Axcella misses primary endpoint in long COVID trial but plots path to market based on fatigue scores

Axcella’s phase 2a long COVID clinical trial has missed its primary endpoint. But with the study linking the drug to improved fatigue scores versus placebo, the biotech plans to meet with regulators to discuss its path to a registration trial. 

Investigators randomized 41 subjects to receive either AXA1125, an orally active mixture of amino acids, or placebo twice a day for 28 days. At the end of the study, the phosphocreatine recovery rate (PCr) following moderate exercise was no better in the AXA1125 group than in the placebo cohort, causing the study to miss its primary endpoint. 

Axcella picked PCr recovery time after exercise as the primary endpoint in light of evidence that it gives a validated and direct measure of skeletal muscle mitochondrial oxidative capacity. Based on earlier work, the biotech expected reductions in PCr recovery time to correlate to improved muscle function.

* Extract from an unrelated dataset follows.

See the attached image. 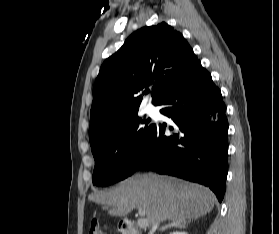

In discussing the primary endpoint data, the biotech said baseline PCr recovery time “among all subjects was significantly higher and had a higher degree of intersubject variability than previously reported in the literature.” As Axcella sees it, the baseline data “support the hypothesis that there is significant mitochondrial dysfunction in these patients but limits the utility of this parameter in a clinical trial.”

With the study missing its primary endpoint, Axcella focused its statement about the results on several secondary endpoints. Using the Chalder Fatigue Questionnaire (CFQ-11), Axcella linked AXA1125 to physical and mental improvements. 

Recipients of AXA1125 reported mean changes in physical and mental CFQ-11 scores of -2.94 and -1.32, respectively, versus placebo. AXA1125 also beat placebo on the total CFQ-11 score, with a mean change versus placebo of -4.30.

“The statistically significant improvement in reported mental and physical fatigue among study participants receiving AXA1125 is a very encouraging finding for long COVID patients, who often experience extreme and constant fatigue throughout their day,” Betty Raman, associate professor at the University of Oxford and study leader, said in a statement.

Axcella also reported a significant improvement on the six-minute walk test. PureTech Health recently failed to improve walking distance in a larger study of its own potential long COVID drug, leading the company to drop plans for further development.